Saint-Nazaire : la relaxe requise au procès d'un accident mortel aux chantiers navals STX

mardi 3 octobre 2017 à 19:52 Par Anne Patinec, France Bleu Loire Océan et France Bleu Mayenne

Le 30 octobre 2014, un salarié d'une entreprise sous-traitante des chantiers navals STX de Saint-Nazaire était renversé par un engin de levage et tué lors de l'accident. Le conducteur du chariot-élévateur était jugé ce mardi pour homicide involontaire. La procureure a demandé sa relaxe.

La relaxe requise à l'encontre du conducteur d'engin à l'origine de l'accident mortel
La relaxe requise à l'encontre du conducteur d'engin à l'origine de l'accident mortel © Radio France - Anne Patinec

Saint-Nazaire, France

Ce 30 octobre 2014, un quadragénaire père de quatre enfants, qui réside en Mayenne (Saint Saturnin de Limet), est renversé par un chariot-élévateur, alors qu' il traverse à pied la zone de manutention des chantiers navals. Le conducteur, qui transporte des barrières sur sa fourche de levage ne l'a pas vu à cause d'un angle mort sur sa droite.

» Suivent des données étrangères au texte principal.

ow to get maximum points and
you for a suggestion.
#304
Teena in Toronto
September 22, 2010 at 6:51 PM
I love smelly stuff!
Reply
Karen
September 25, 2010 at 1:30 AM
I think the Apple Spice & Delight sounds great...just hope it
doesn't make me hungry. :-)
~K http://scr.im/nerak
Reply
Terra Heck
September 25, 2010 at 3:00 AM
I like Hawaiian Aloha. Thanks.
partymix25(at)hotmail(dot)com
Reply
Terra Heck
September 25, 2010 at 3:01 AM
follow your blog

"Tout le monde empruntait ce chemin"

Abattu, le prévenu reconnaît qu'il circulait dans la zone de manutention et non sur la voie matérialisée au sol. "Je l'ai fait par habitude, tout le monde empruntait ce chemin" explique le conducteur âgé de 36 ans. Lors de l'enquête, de nombreux témoins ont confirmé cette pratique. Même si dans une vidéo, les chantiers navals rappellent les règles de sécurité à tout nouveau salarié qui vient travailler sur le site.

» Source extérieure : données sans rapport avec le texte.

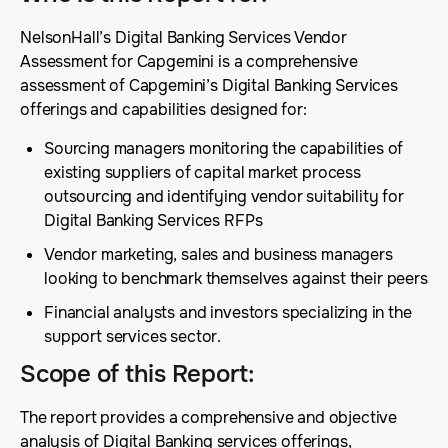
NelsonHall’s Digital Banking Services Vendor
Assessment for Capgemini is a comprehensive
assessment of Capgemini’s Digital Banking Services
offerings and capabilities designed for:
Sourcing managers monitoring the capabilities of
existing suppliers of capital market process
outsourcing and identifying vendor suitability for
Digital Banking Services RFPs
Vendor marketing, sales and business managers
looking to benchmark themselves against their peers
Financial analysts and investors specializing in the
support services sector.
Scope of this Report
:
The report provides a comprehensive and objective
analysis of Digital Banking services offerings,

La fourche de l'engin réglée trop haut

Autre faute reprochée au prévenu : la fourche de son engin était réglée à 80 cm du sol alors qu'elle n'aurait pas dû dépasser les 30 cm. Le conducteur raconte qu'il a agi ainsi "pour éviter de perdre les barrières qu'il transportait en raison des trous et des bosses, des rails et des dénivelés du site". Lors de l'enquête, l'Inspection du Travail a reconnu que "la réalité du terrain de STX fait que beaucoup de caristes ne respectent pas les 30 cm".

Jugement le 7 novembre

Dans son réquisitoire, la procureure souligne que le conducteur en intérim n'a pas été embauché comme cariste mais comme monteur-échafaudeur. Elle ajoute que l'engin de levage n'est pas prévu pour faire d'aussi longues distances. Pour elle, "le prévenu n'a pas commis de faute personnelle"; elle demande sa relaxe sur le plan pénal et regrette que son employeur, l'entreprise Comi Service, ne soit pas poursuivie. Le jugement sera rendu le 7 novembre.